To me, High Fidelity is the grown up version of Say Anything…. It tugs at the heart strings in similar ways and High Fidelity’s Rob Gordon (Cusack) is an older, more defined, Lloyd Dobler (Cusack). While Dobler is unsure of his life after high school, Gordon has discovered his passion, even if he is currently struggling to make it lucrative. Both stories are so relatable, both characters have their flaws and while you don’t know if you should always be rooting for Gordon, he’s so painfully honest you can’t not like him. And let’s be honest, we all have a “nemesis” like Kevin Bannister enter into our lives at some point.

Maybe Gordon does screw up his relationship with Laura, there are two sides of every story and hers seems to be much more harsh than how he describes it. Everything, even admitting to one’s significant other that you sometimes think about being with other women, can be properly explained away.

While Gordon is traversing his past relationships and trying to mend his latest one with Laura he is surrounded by music. He even begins organizing his extensive music collection autobiographically. Who the fuck can ever organize their records autobiographically? It’s genius, pathetic and yet so oddly endearing. It draws the line between those who casually listen to music and have favorite artists and those whose lives are defined by music. If you are able to, as Gordon can, remember exactly what month of what year you found Fleetwood Mac’s Rumours and failed to gift it to a friend, music truly has a stranglehold on you, in the best way possible.


The Beta Band is the one specific artist that stood out to me the first time I watched the film, and as I write this, the band’s Best Of album is pumping through my speakers. As Gordon puts it, “I will now sell five copies of The Three E.P.’s by The Beta Band.” As soon as he puts on the song, “Dry The Rain,” heads beginning turning and guests inquire as to whom the honeyed brit-pop tones belong to.

Before High Fidelity, The Beta Band was decently popular in the UK, but was failing to attract audiences across the pond. As Cusack drops the needle, (sadly The Three E.P.’s has never been released on vinyl so he merely hits play), American audiences were immediately treated to a fantastic sound, the poppy, experimental and floating vocals of The Beta Band. Beyond The Three E.P.’s, the group has three studio albums and a few compilation albums.

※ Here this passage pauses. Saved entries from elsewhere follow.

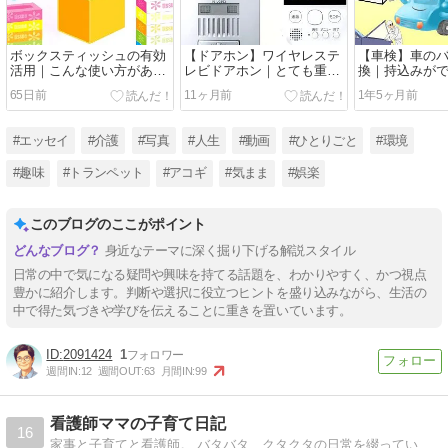
ボックスティッシュの有効
【ドアホン】ワイヤレステ
【車検】車の
活用｜こんな使い方があっ
レビドアホン｜とても重宝
換｜持込みが
たなんて…
しています！！
品店がお得で
65日前
11ヶ月前
1年5ヶ月前
#エッセイ
#介護
#写真
#人生
#動画
#ひとりごと
#環境
#趣味
#トランペット
#アコギ
#気まま
#娯楽
このブログのここがポイント
身近なテーマに深く掘り下げる解説スタイル
日常の中で気になる疑問や興味を持てる話題を、わかりやすく、かつ視点
豊かに紹介します。判断や選択に役立つヒントを盛り込みながら、生活の
中で得た気づきや学びを伝えることに重きを置いています。
2091424
1
週間IN:
12
週間OUT:
63
月間IN:
99
看護師ママの子育て日記
16
家事と子育てと看護師。 バタバタ、クタクタの日常を綴っています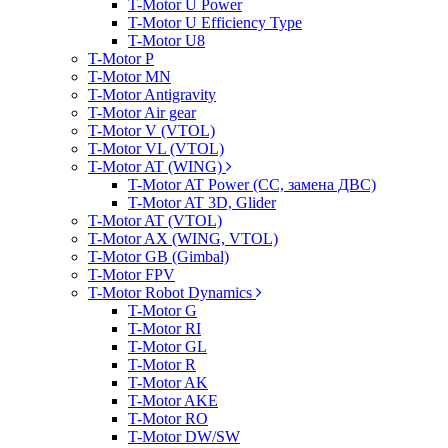
T-Motor U Power
T-Motor U Efficiency Type
T-Motor U8
T-Motor P
T-Motor MN
T-Motor Antigravity
T-Motor Air gear
T-Motor V (VTOL)
T-Motor VL (VTOL)
T-Motor AT (WING)
T-Motor AT Power (CC, замена ДВС)
T-Motor AT 3D, Glider
T-Motor AT (VTOL)
T-Motor AX (WING, VTOL)
T-Motor GB (Gimbal)
T-Motor FPV
T-Motor Robot Dynamics
T-Motor G
T-Motor RI
T-Motor GL
T-Motor R
T-Motor AK
T-Motor AKE
T-Motor RO
T-Motor DW/SW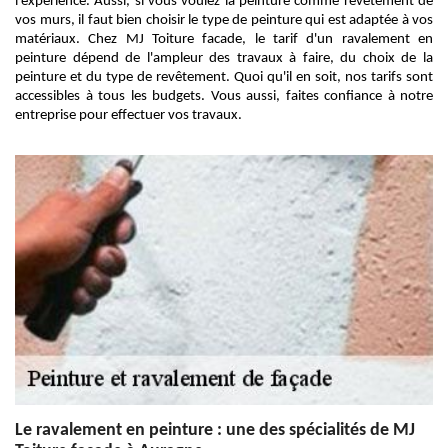
l'expérience. Aussi, si vous voulez la peinture comme revêtement de
vos murs, il faut bien choisir le type de peinture qui est adaptée à vos
matériaux. Chez MJ Toiture facade, le tarif d'un ravalement en
peinture dépend de l'ampleur des travaux à faire, du choix de la
peinture et du type de revêtement. Quoi qu'il en soit, nos tarifs sont
accessibles à tous les budgets. Vous aussi, faites confiance à notre
entreprise pour effectuer vos travaux.
Le ravalement en peinture : une des spécialités de MJ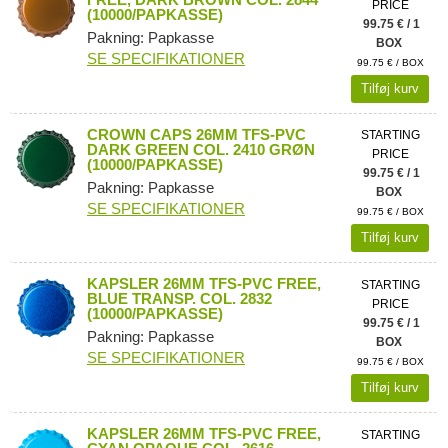
PRICE
(10000/PAPKASSE)
99.75 € / 1
Pakning: Papkasse
BOX
SE SPECIFIKATIONER
99.75 € / BOX
Tilføj kurv
CROWN CAPS 26MM TFS-PVC
STARTING
DARK GREEN COL. 2410 GRØN
PRICE
(10000/PAPKASSE)
99.75 € / 1
Pakning: Papkasse
BOX
SE SPECIFIKATIONER
99.75 € / BOX
Tilføj kurv
KAPSLER 26MM TFS-PVC FREE,
STARTING
BLUE TRANSP. COL. 2832
PRICE
(10000/PAPKASSE)
99.75 € / 1
Pakning: Papkasse
BOX
SE SPECIFIKATIONER
99.75 € / BOX
Tilføj kurv
KAPSLER 26MM TFS-PVC FREE,
STARTING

The film also features music from such greats as Bob Dylan, Bruce Springsteen, include a cameo of his, Joan Jett and The Blackhearts, Elton John and Aretha Franklin. And it all has it’s rightful place in the movie. The elitist stylings of Barry, Dick and Gordon are imperative to the honesty of the music in the movie. It’s not there just because the songs are good, they are there for a reason.

The film combines everything you need in a RomCom. Incredible music, a lovable lead and two fantastic costars, (Cusack, Jack Black and Todd Louiso have the most perfect of on-screen friendship, fighting over whether there is a THE at the beginning of an album title.) Although it may not be in my Top 5 favorite movies of all time, do yourself a favor and re-watch it or watch it for the first time. Whichever category you may fall in you’ll be happy you did.